Senate Democrats on Wednesday are working on short-term spending bill that would fund the government through December 3 and avoid a government shutdown Thursday at midnight. They have dropped the proposed debt ceiling increase in order to gain Republican support and reach the required 60-votes for it to pass.

“We’re not asking Republicans to support raising the debt ceiling,” Senate Majority Leader Chuck Schumer said during a floor speech Wednesday.

“About whether Republicans would support a clean continuation of funding, the answer is there would be a lot of votes for that,” Sen. Patrick J. Toomey (R-Pa.), the top Republican on the Senate Banking, Housing, and Urban Affairs Committee, told CNN on Sunday.
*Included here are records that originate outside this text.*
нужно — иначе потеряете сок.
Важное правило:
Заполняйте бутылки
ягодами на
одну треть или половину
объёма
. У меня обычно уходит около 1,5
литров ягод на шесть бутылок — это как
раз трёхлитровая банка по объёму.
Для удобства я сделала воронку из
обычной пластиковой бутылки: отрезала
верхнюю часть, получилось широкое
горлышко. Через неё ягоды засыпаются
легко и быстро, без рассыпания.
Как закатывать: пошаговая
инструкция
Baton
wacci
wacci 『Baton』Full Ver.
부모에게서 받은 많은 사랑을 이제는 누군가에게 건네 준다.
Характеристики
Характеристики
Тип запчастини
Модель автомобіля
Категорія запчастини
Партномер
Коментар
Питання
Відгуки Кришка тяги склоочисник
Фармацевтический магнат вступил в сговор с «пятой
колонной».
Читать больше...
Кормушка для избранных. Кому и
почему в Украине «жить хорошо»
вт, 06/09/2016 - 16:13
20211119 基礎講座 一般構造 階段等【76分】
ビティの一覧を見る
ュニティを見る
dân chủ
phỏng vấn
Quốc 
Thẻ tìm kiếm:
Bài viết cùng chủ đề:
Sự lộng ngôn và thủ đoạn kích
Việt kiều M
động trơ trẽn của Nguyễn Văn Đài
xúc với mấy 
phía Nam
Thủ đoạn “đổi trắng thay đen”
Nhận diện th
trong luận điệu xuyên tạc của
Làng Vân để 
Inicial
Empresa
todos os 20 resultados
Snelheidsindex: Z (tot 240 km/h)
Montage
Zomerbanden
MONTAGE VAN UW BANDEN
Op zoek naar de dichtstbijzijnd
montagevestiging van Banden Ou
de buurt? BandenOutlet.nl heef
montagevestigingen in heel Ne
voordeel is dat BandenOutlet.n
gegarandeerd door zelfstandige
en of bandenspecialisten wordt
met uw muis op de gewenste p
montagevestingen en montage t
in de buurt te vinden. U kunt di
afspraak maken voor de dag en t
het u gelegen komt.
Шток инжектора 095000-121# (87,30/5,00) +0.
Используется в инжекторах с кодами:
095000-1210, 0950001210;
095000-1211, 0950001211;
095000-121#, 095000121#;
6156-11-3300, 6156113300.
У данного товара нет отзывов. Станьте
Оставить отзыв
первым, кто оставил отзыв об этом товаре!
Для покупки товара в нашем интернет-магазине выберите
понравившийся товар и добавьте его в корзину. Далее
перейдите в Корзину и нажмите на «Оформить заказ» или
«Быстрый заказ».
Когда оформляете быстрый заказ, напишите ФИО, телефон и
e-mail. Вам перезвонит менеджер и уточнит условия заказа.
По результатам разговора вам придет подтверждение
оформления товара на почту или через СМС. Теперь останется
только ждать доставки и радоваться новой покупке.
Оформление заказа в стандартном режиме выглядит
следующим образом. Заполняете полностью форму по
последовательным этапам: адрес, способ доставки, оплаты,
The bill – known as a continuing resolution on Congress – would then have to go back to the U.S. House, where it passed along party lines last week.

“Democrats control the United States House of Representatives, the United States Senate, and the White House,” said Rep. Kai Kahele (D-Hawaii). “There is absolutely no reason why we should have a government shutdown on Thursday.”

House Speaker Nancy Pelosi (D-Calif.) is still pledging to hold a key vote on the $1.2 trillion infrastructure package on Thursday. That is despite pushback from some members of the Congressional Progressive Caucus who want an agreement on the $3.5 trillion social safety net bill before voting on the physical infrastructure piece first.

“Things are very fluid right now,” Kahele said. “But, I feel confident that we will be able to pass both.”

A small number of moderate Republicans are expected to support the infrastructure package, but right now that number is too small to offset Democrats who are pledging not to vote for it.”

“That $1.2 trillion bill, I’m very supportive of,” said Rep. Tom Reed (R-N.Y.). “And I look forward to doing my part to encouraging my colleagues on the Republican side to support that.”